((

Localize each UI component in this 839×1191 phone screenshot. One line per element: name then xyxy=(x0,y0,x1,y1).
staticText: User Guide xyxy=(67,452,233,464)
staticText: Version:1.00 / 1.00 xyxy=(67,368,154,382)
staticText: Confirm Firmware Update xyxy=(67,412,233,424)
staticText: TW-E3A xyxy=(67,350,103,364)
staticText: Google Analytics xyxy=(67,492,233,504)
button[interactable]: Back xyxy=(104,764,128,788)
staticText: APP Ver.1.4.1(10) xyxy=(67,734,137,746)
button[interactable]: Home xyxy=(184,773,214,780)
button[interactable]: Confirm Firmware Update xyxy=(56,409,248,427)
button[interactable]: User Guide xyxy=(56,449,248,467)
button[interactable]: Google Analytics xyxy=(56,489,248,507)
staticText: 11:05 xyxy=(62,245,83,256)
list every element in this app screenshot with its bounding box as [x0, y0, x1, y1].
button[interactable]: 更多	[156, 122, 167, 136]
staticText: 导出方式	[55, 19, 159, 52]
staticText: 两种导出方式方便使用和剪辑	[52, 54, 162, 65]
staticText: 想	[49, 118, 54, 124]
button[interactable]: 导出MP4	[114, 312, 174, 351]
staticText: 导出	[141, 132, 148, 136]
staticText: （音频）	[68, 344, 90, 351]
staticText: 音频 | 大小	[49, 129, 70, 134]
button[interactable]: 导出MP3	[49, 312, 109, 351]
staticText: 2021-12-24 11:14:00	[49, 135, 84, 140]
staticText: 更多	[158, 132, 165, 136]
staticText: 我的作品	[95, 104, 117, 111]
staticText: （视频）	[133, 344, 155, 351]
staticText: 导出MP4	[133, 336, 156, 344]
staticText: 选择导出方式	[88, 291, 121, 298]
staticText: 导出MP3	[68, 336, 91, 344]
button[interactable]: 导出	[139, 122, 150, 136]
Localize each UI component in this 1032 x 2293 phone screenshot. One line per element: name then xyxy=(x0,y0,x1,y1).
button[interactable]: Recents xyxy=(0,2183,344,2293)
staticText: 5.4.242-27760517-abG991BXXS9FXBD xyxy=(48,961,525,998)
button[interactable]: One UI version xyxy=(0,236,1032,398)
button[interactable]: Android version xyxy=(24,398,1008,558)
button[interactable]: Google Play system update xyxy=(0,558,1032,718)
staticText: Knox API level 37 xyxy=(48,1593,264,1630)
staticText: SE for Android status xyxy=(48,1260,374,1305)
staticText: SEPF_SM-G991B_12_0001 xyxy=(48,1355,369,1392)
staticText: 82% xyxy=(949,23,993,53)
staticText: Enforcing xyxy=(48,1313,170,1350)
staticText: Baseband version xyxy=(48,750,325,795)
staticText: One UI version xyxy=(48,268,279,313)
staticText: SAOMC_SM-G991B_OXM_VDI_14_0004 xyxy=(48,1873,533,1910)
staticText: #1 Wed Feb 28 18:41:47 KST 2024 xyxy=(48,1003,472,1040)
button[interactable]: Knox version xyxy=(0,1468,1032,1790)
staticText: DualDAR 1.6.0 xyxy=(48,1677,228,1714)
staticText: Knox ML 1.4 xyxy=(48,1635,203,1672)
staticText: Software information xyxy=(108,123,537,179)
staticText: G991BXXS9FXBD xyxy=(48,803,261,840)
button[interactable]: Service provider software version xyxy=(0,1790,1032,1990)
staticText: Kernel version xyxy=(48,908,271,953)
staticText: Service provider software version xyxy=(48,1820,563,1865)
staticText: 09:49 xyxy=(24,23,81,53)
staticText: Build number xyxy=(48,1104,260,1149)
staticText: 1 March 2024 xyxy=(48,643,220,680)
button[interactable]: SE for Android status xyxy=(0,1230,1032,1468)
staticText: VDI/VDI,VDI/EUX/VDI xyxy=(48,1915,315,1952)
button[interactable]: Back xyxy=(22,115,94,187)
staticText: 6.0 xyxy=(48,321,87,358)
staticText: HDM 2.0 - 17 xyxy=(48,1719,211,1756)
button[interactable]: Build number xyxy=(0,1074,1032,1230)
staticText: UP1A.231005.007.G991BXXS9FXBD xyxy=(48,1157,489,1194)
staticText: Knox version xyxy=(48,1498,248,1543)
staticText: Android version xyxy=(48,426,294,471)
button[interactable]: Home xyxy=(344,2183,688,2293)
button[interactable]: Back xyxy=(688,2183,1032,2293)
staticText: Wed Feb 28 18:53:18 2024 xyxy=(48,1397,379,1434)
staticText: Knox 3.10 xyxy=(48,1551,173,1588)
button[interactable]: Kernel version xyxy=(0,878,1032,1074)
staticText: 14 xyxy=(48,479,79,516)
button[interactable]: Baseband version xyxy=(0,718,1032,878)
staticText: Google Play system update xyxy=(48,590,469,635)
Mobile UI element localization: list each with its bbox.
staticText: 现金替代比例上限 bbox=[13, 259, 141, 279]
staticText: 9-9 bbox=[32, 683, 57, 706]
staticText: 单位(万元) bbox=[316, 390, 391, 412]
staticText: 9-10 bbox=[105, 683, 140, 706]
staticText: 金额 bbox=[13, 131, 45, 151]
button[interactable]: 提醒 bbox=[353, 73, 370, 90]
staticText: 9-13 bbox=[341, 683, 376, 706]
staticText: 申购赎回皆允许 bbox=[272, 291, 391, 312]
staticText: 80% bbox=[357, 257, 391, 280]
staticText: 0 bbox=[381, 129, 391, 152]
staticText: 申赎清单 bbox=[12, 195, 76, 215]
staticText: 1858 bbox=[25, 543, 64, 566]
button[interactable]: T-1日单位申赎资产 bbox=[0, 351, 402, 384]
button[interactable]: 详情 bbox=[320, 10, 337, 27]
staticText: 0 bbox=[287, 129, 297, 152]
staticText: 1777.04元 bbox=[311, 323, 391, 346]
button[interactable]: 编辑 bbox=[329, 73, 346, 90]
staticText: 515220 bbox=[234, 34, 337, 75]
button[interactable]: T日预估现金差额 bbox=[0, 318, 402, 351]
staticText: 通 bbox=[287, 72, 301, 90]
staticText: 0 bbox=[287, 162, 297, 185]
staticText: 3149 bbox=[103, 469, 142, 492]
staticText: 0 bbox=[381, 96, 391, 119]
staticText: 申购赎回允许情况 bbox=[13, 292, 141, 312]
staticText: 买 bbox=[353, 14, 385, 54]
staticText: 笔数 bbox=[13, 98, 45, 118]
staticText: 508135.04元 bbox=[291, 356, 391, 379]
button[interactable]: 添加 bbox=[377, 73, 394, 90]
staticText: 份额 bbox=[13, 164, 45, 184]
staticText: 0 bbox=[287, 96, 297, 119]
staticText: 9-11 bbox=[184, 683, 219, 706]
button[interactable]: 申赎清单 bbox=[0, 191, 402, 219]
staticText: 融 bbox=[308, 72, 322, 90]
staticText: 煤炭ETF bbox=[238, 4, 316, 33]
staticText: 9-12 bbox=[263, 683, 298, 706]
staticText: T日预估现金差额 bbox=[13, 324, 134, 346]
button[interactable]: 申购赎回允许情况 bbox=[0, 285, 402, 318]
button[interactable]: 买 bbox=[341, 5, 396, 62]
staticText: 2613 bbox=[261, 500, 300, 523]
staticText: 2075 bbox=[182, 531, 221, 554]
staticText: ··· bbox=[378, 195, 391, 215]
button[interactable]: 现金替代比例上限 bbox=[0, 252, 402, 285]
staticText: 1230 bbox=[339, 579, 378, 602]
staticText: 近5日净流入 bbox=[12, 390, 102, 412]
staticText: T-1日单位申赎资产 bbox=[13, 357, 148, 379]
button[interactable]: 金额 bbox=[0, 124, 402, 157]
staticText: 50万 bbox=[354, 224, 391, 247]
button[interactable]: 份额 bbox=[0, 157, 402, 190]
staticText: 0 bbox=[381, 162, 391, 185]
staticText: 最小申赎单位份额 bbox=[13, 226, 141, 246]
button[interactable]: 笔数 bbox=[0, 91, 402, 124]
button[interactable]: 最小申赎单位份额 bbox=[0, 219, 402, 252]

))

TASK ITEM:
Go through the records above and return each line in which the word "T日预估现金差额" occurs.

THE ANSWER:
button[interactable]: T日预估现金差额 bbox=[0, 318, 402, 351]
staticText: T日预估现金差额 bbox=[13, 324, 134, 346]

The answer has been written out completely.